String result = strAll. substring (start + 27, end );
Return result;
}
Public String grabIdentityHome (String userid) throws Exception {
String strUrl = "http://qq.ip138.com/idsearch/index.asp? Action = idcard & userid = "+ userid +" & B1 = % B2 % E9 + % D1 % AF ";
URL url = new URL (strUrl );
HttpURLConnection httpUrlCon = (HttpURLConnection) url. openConnection ();
InputStreamReader inRead = new InputStreamReader (httpUrlCon. getInputStream (), "GBK ");
BufferedReader bufRead = new BufferedReader (inRead );
StringBuffer strBuf = new StringBuffer ();
String line = "";
While (line = bufRead. readLine ())! = Null ){
StrBuf. append (line );
}
String strStart = "Certificate: </td> <td class = \" tdc2 \ "> ";
String strEnd = "<br/> </td> </tr> <td class = \" tdc3 \ "valign = \" top \ "align = \" right \ "> part or ";
String strAll = strBuf. toString ();

Int start = strAll. indexOf (strStart );
Int end = strAll. indexOf (strEnd );

String result = strAll. substring (start + 31, end );
Return result;
}
Public String drawCh (String str ){
StringBuffer strBuf = new StringBuffer ();
String regex = "([\ u4e00-\ u9fa5] + )";
Matcher matcher = Pattern. compile (regex). matcher (str );
If (matcher. find ()){
Str = strBuf. append (matcher. group (0). toString ();
}
Return str;
}
}

The converted android applet will be uploaded later. You can query the mobile phone number and ID card.

Contact Us

The content source of this page is from Internet, which doesn't represent Alibaba Cloud's opinion; products and services mentioned on that page don't have any relationship with Alibaba Cloud. If the content of the page makes you feel confusing, please write us an email, we will handle the problem within 5 days after receiving your email.

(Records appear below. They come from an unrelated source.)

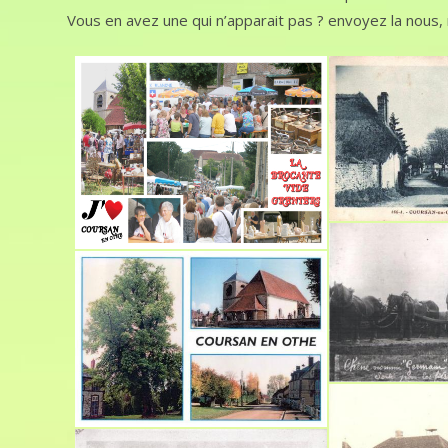
Vous en avez une qui n’apparait pas ? envoyez la nous, 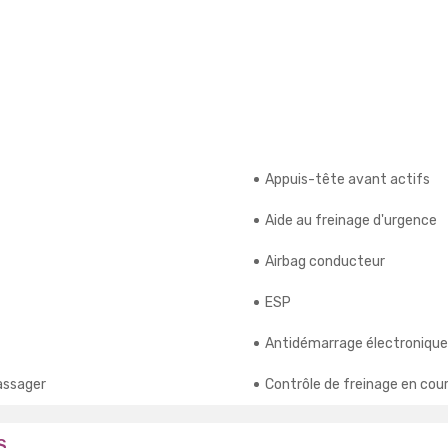
Appuis-tête avant actifs
Aide au freinage d'urgence
Airbag conducteur
ESP
Antidémarrage électronique
assager
Contrôle de freinage en cou
S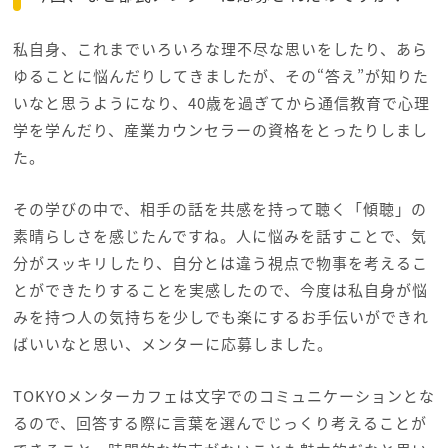
私自身、これまでいろいろな理不尽な思いをしたり、あら
ゆることに悩んだりしてきましたが、その“答え”が知りた
いなと思うようになり、40歳を過ぎてから通信教育で心理
学を学んだり、産業カウンセラーの資格をとったりしまし
た。
その学びの中で、相手の話を共感を持って聴く「傾聴」の
素晴らしさを感じたんですね。人に悩みを話すことで、気
分がスッキリしたり、自分とは違う視点で物事を考えるこ
とができたりすることを実感したので、今度は私自身が悩
みを持つ人の気持ちを少しでも楽にするお手伝いができれ
ばいいなと思い、メンターに応募しました。
TOKYOメンターカフェは文字でのコミュニケーションとな
るので、回答する際に言葉を選んでじっくり考えることが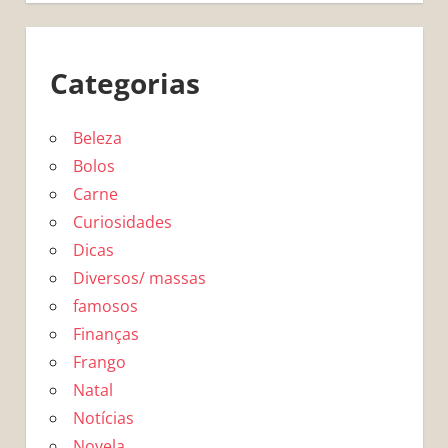
Categorias
Beleza
Bolos
Carne
Curiosidades
Dicas
Diversos/ massas
famosos
Finanças
Frango
Natal
Notícias
Novela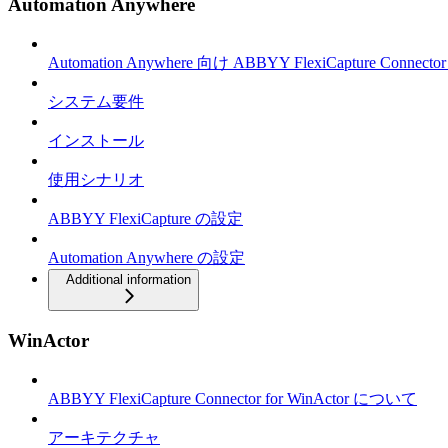
Automation Anywhere
Automation Anywhere 向け ABBYY FlexiCapture Connec
システム要件
インストール
使用シナリオ
ABBYY FlexiCapture の設定
Automation Anywhere の設定
Additional information
WinActor
ABBYY FlexiCapture Connector for WinActor について
アーキテクチャ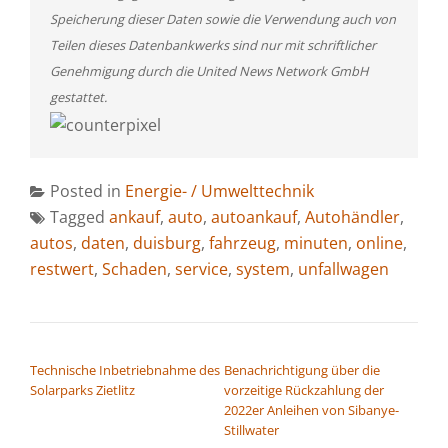
Speicherung dieser Daten sowie die Verwendung auch von
Teilen dieses Datenbankwerks sind nur mit schriftlicher
Genehmigung durch die United News Network GmbH
gestattet.
Posted in
Energie- / Umwelttechnik
Tagged
ankauf
,
auto
,
autoankauf
,
Autohändler
,
autos
,
daten
,
duisburg
,
fahrzeug
,
minuten
,
online
,
restwert
,
Schaden
,
service
,
system
,
unfallwagen
BEITRAGSNAVIGATION
Technische Inbetriebnahme des
Benachrichtigung über die
Solarparks Zietlitz
vorzeitige Rückzahlung der
2022er Anleihen von Sibanye-
Stillwater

If you find any instances of plagiarism from the community, please send an email to: info-contact@alibabacloud.com and provide relevant evidence. A staff member will contact you within 5 working days.

A Free Trial That Lets You Build Big!

Start building with 50+ products and up to 12 months usage for Elastic Compute Service

  • Sales Support

    1 on 1 presale consultation

  • After-Sales Support

    24/7 Technical Support 6 Free Tickets per Quarter Faster Response

  • Alibaba Cloud offers highly flexible support services tailored to meet your exact needs.